Bored with chatting, sending text messages, and playing games
on your cellphone to pass the time? Try watching TV. Thousands
of cellphone owners in Europe and North America are doing
just that, using services that stream content to their
handsets over high-speed, packet-based cellular networks.
And millions more could soon join the fray with the launch
of an alternative television-broadcast technology.
This reporter tested the streamed service in Germany and viewed
a demonstration of the emerging broadcast service at the
CeBit 2005 trade show in Hannover, Germany, in March. The
verdict: if you're hooked on TV, both services are great
for watching news, sports, and quickly digestible entertainment
programs, while you're in transit. But watching an hour-long
TV program or a movie on a small screen is hard on the
eyes, not to mention the wallet if you're buying the video
stream from your mobile service provider.
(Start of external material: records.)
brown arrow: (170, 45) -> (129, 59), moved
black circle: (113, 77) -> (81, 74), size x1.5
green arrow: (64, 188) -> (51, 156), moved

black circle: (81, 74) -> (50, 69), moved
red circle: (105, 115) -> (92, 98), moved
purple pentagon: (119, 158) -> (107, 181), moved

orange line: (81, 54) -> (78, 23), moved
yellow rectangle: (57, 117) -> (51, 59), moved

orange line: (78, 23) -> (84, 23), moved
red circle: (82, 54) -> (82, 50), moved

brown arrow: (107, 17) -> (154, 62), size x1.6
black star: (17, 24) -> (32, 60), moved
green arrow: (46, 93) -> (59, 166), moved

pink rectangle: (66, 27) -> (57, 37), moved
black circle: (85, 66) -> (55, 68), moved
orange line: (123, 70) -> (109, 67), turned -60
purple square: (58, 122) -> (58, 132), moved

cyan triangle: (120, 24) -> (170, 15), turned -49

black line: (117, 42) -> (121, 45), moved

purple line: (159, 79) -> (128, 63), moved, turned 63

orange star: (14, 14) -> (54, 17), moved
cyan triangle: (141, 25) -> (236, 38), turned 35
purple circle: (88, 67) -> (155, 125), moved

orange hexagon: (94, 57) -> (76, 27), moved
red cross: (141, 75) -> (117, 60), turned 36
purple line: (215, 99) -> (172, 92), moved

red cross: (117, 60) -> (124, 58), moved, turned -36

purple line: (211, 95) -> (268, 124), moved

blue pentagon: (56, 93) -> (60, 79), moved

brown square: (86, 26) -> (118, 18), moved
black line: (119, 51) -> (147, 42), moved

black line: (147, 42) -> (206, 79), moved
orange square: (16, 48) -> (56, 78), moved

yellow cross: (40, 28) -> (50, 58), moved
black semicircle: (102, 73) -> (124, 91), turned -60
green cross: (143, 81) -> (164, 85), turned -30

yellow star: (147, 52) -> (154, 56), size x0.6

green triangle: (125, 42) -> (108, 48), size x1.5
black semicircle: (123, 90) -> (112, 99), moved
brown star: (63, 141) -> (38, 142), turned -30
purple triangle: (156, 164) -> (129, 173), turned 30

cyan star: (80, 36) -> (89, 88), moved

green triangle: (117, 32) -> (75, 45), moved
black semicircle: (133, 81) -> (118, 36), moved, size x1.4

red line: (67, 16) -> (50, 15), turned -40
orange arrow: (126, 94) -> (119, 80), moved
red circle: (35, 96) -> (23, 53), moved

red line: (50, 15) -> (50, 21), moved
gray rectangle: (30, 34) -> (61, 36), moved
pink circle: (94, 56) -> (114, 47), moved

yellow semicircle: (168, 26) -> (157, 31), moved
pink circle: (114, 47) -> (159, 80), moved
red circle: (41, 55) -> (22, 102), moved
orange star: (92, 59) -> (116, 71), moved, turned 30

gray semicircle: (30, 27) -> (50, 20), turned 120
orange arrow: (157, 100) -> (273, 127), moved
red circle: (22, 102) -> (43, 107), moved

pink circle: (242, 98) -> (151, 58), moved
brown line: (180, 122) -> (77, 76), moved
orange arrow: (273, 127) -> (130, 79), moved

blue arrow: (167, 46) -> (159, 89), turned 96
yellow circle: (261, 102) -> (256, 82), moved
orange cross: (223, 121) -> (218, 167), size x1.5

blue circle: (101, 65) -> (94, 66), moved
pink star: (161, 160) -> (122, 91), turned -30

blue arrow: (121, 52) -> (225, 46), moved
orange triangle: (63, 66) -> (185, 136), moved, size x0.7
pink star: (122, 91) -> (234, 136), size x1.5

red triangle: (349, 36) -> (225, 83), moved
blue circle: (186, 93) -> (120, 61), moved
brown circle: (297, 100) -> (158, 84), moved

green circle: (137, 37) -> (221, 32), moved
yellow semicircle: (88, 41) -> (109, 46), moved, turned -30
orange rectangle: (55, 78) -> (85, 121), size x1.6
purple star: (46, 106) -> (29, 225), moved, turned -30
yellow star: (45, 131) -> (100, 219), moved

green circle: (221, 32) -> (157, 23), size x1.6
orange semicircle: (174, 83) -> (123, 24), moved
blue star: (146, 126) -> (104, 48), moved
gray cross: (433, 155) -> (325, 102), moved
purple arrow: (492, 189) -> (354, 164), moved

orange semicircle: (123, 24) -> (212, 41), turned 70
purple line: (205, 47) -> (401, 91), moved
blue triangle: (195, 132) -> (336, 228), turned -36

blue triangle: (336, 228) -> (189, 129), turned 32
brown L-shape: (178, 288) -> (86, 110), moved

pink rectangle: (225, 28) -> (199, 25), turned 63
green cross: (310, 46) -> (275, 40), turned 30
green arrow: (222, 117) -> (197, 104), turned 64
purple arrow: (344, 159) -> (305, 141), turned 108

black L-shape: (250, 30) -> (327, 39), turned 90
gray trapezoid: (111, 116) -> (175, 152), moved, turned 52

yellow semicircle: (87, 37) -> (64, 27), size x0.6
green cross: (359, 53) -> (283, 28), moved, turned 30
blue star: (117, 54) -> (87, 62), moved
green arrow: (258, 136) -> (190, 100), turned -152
Numerous cellphone operators in Europe and North America are now
streaming mobile TV services over their new third-generation
(3G) mobile broadband networks. One of the first to roll
out the service is the German subsidiary in Dusseldorf
of Britain's Vodafone Group PLC, Europe's largest mobile-phone
company. After introducing it with a three-month free promotional
offer earlier this year, the operator now gives two free
hours and then charges 3 euros per hour as part of a monthly
mobile TV subscription fee, which, depending on the number
of minutes, ranges from 20 to 95 euros.
In North America, too, several cellphone companies now offer streamed
TV services over their high-speed networks, including Sprint
and Cingular Wireless, in the United States, and Rogers
Wireless and Bell Mobility, in Canada. And with an eye
to what it views as a potentially lucrative market, cellular
equipment manufacturer Qualcomm Inc., in San Diego, is
working on its own proprietary streaming technology, called
MediaFLO (forward link only). One of the key features of
this multicasting technology is that it requires about
half as many base stations as in a regular cellular network.
But just as streamed mobile TV services begin to spread, a
potential competitor is lurking in the wings. Broadcast
technology has one big technical advantage over streaming:
one TV tower can beam signals to thousands of handsets
simultaneously at far less cost than streaming technology,
which requires mobile providers to increase network capacity
in high-usage areas like train stations.